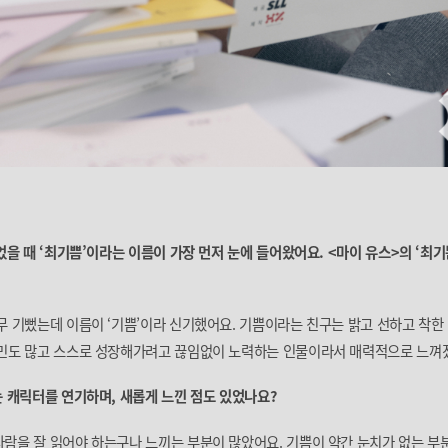
었을 때 ‘최기쁨’이라는 이름이 가장 먼저 눈에 들어왔어요. <마이 유스>의 ‘최기
무 기뻤는데 이름이 ‘기쁨’이라 신기했어요. 기쁨이라는 친구는 밝고 선하고 착
고민도 많고 스스로 성장해가려고 끊임없이 노력하는 인물이라서 매력적으로 느껴
는 캐릭터를 연기하며, 새롭게 느낀 점도 있었나요?
람을 잘 읽어야 하는구나 느끼는 부분이 많았어요. 기쁨이 약간 눈치가 없는 부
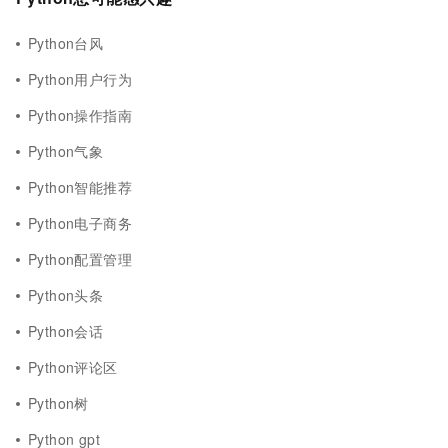
Python台风
Python用户行为
Python操作指南
Python气象
Python智能推荐
Python电子商务
Python配置管理
Python头条
Python会话
Python评论区
Python树
Python gpt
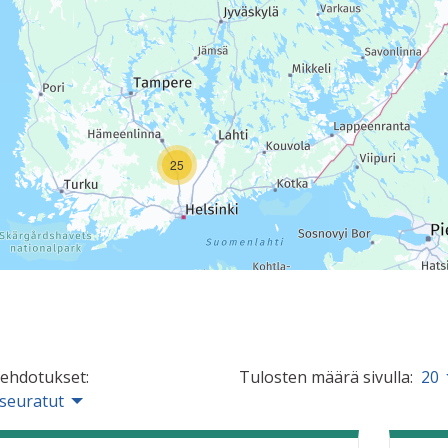
25
 ehdotukset:
Tulosten määrä sivulla:
20
 seuratut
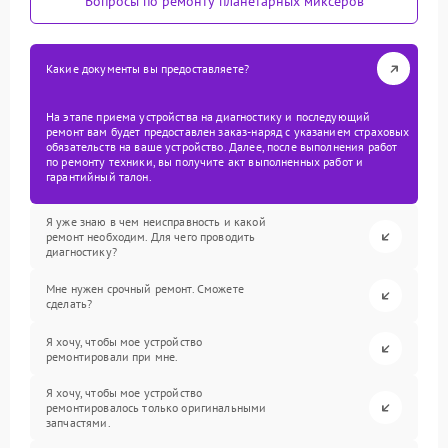
Вопросы по ремонту планетарных миксеров
Какие документы вы предоставляете?
На этапе приема устройства на диагностику и последующий
ремонт вам будет предоставлен заказ-наряд с указанием страховых
обязательств на ваше устройство. Далее, после выполнения работ
по ремонту техники, вы получите акт выполненных работ и
гарантийный талон.
Я уже знаю в чем неисправность и какой
ремонт необходим. Для чего проводить
диагностику?
Мне нужен срочный ремонт. Сможете
сделать?
Я хочу, чтобы мое устройство
ремонтировали при мне.
Я хочу, чтобы мое устройство
ремонтировалось только оригинальными
запчастями.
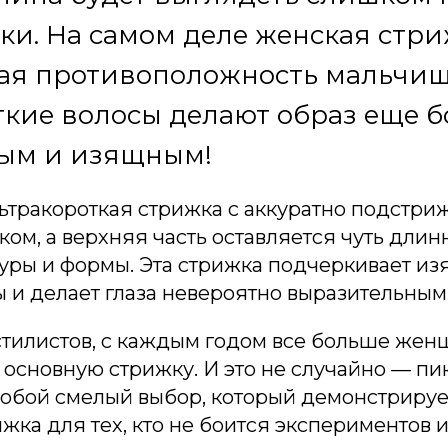
и. На самом деле женская стри
ная противоположность мальчи
ткие волосы делают образ еще б
ым и изящным!
льтракороткая стрижка с аккуратно подстр
ком, а верхняя часть оставляется чуть длин
туры и формы. Эта стрижка подчеркивает из
 и делает глаза невероятно выразительным
 стилистов, с каждым годом все больше же
 основную стрижку. И это не случайно — пи
собой смелый выбор, который демонстрируе
рижка для тех, кто не боится экспериментов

------------------------------------------------------------------------

__Problem to solve__
Without the pictures, return the listing above from its first line through the line that has "ная противоположность мальчи".

__Response__
었을 때 ‘최기쁨’이라는 이름이 가장 먼저 눈에 들어왔어요. <마이 유스>의 ‘최기
무 기뻤는데 이름이 ‘기쁨’이라 신기했어요. 기쁨이라는 친구는 밝고 선하고 착
고민도 많고 스스로 성장해가려고 끊임없이 노력하는 인물이라서 매력적으로 느껴
는 캐릭터를 연기하며, 새롭게 느낀 점도 있었나요?
람을 잘 읽어야 하는구나 느끼는 부분이 많았어요. 기쁨이 약간 눈치가 없는 부
Python台风
Python用户行为
Python操作指南
Python气象
Python智能推荐
Python电子商务
Python配置管理
Python头条
Python会话
Python评论区
Python树
Python gpt
25
 ehdotukset:
Tulosten määrä sivulla:
20
 seuratut
Вопросы по ремонту планетарных миксеров
Какие документы вы предоставляете?
На этапе приема устройства на диагностику и последующий
ремонт вам будет предоставлен заказ-наряд с указанием страховых
обязательств на ваше устройство. Далее, после выполнения работ
по ремонту техники, вы получите акт выполненных работ и
гарантийный талон.
Я уже знаю в чем неисправность и какой
ремонт необходим. Для чего проводить
диагностику?
Мне нужен срочный ремонт. Сможете
сделать?
Я хочу, чтобы мое устройство
ремонтировали при мне.
Я хочу, чтобы мое устройство
ремонтировалось только оригинальными
запчастями.
и. На самом деле женская стри
ная противоположность мальчи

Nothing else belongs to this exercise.